You’ve probably heard it a thousands times. Choosing the right mortgage is imperative to your needs and is best handled by using the expertise of a mortgage professional. Unless you work with mortgages everyday there’s a good chances you can miss out on important aspects of the deal. Truth be told we just recently had this happen to use after opening one of our new offices.
The other day after opening our new office in Whitecourt we came across a couple who had taken it upon themselves to use a less then trust worthy source to finance their new home. Long story short, they ended up paying thousands extra then they needed to.
As someone looking to purchase a new home you need to be aware that there are not only many types of homes but many types of mortgages as well. Being educated is just the start but being prepared will make the approval process that much easier.
Here are six things you can do today to get approved.
Know Your Credit Score
In a day and age where we have answers at the tip of our fingers you can get your credit score within a few minutes. Oddly enough though a lot of future home buyers never bother to review their credit history before applying for a home loan as the majority of applicants either don’t know how credit works or are to naive to think that their credit is already good.
Yes, it may be true. You may have paid every bill on time and met every payment but keep in mind that identity theft has become an increasingly concerning issue with credit scores. Both low credit and credit fraud can prevent a mortgage application from ever getting off the ground.
Score and activity have had and continue to have major impact on the approval rate. Typically most lenders look for a minimum credit score of 680 and if you fall below that category there’s a good chance that lender will deny your request for a mortgage loan.
Missed payments, being constantly late on bills, and other derogatory information can stop your approval.
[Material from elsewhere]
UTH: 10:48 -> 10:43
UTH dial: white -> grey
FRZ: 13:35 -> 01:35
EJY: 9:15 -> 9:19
It’s important to pay your bills on time, lower personal debt, and keep on top of expenses and credit reports.
Having a clean history beforehand and fixing any potential problems or errors on your credit report are pivotal on showcasing a solid credit score.
Save, Don’t Spend.
The laws and requirements for getting a mortgage loan are often changing and now today if you’re looking to apply for a home loan you’ll need to know one thing…be ready to fork over the dough. Years ago low down payments were normal but today zero to little cash is a quick way for you to get your home loan application rejected. Lenders can be incredibly cautious and while they once approved zero down loans chances are they are going to require a deposit on your behalf.
That down payment minimum will vary on multiple factors which can range from the type of loan or who the lender is. If you’re using a Mortgage Broker it will be easier then “say using your personal bank”. Every lender is different and will establish their own criteria for payments but you should typically expect to drop about 5% of the cost.
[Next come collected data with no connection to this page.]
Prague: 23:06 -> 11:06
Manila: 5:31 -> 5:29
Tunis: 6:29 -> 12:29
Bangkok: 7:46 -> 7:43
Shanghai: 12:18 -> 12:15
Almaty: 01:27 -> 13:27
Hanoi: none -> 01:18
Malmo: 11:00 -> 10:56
That being said you should always aim for a higher down payment if you have the money, a larger payment not only knocks off more of your balance but it will alleviate any insurance as well is provide better payment options.
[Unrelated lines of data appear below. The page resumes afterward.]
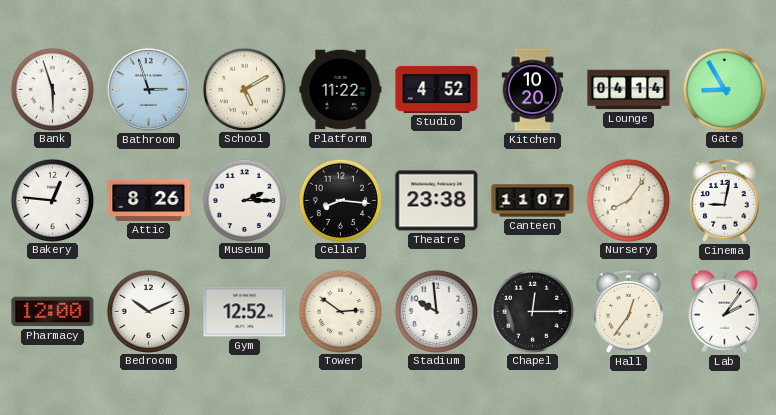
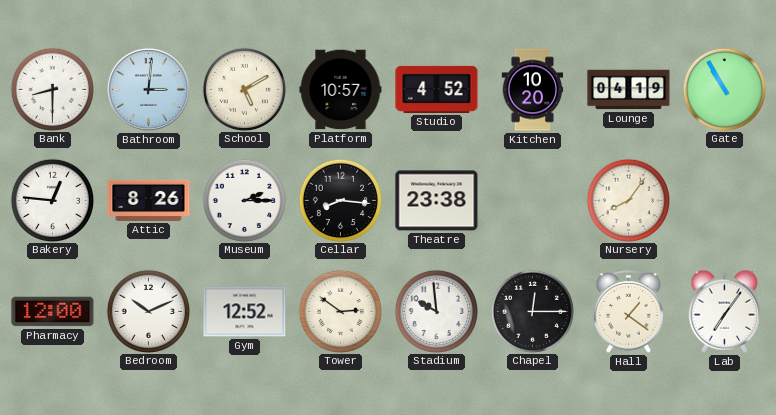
Bank: 5:57 -> 8:30
Bathroom: 2:57 -> 3:01
Platform: 11:22 -> 10:57
Lounge: 04:14 -> 04:19
Gate: 8:55 -> 10:55
Canteen: 11:07 -> none
Cinema: 9:02 -> none
Hall: 12:36 -> 1:21
Lab: 2:06 -> 7:06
Down payments won’t be the only cost associated with the approval process. Keep money handy for things like lawyer fees, home inspections, credit report fees, appraisals and more. You should expect to pay between 5 to 7% of the mortgage balance in closing costs.
Keep Your Job!
We’ve met buyers who have quite mere days before they went to close their mortgage loan…still to this day we don’t know why and not surprisingly it didn’t end up well for them. In the end they weren’t able to close the deal on their dream home and lost out on what turned out to be a great deal.
Sticking with your job and having a solid track record of employment is crucial in the home buying process. Multiple changes or sudden ones that effect your income status can greatly delay the approval process.
Lenders will always approve your application based on current information provided. If you quit your job or decide to take one that pays less can throw a wrench into your mortgage plans.
Avoid New Debt and Pay Down Existing Debt
You’re not going to need to be squeaky clean and have a zero balance running on any of your credit cards to be able to qualify for a mortgage but the less you owe, the better. Debts determine if you can get a mortgage and ultimately how much you’ll be able to acquire from the lender. During the process a lender will evaluate your debt-to-income ratio before approving anything. If you have high debt because you have a lot of money owing on your credit cards then the lender can turn down your request simply because your monthly payments exceed 35% of your monthly income.
Not many people do it but it makes the most sense prior to looking for a home. Getting pre-approved for a mortgage loan is one of the most financially responsible things you can do. You know what you can afford before bidding and it can also prevent you from falling in love with certain properties that you can’t afford.
Getting pre-approved is a simple process. First, contact your preferred mortgage lender and work towards submitting the necessary information (financial and personal) before awaiting for a response. A pre-approval typically includes everything you’ll need to know from how much you can spend to what the interest rate and payments will be. While not always that simple it certainly can be if you’ve followed the previous steps above.
Know How Much You Can Afford
I know, it seems like an obvious statement but truth be told it’s generally not for most potential mortgage applicants. It’s no secret that lenders will typically pre-approve applicants more money then they generally can afford. This usually builds excitment with the applicant but many don’t take into account the monthly budget they need to incur. Don’t let lenders manipulate the amount, instead factor in how much you spend on things like gas, groceries, insurance, and bills.
You’re better off purchasing a home that helps you live within your means as opposed to wracking up continuous debt.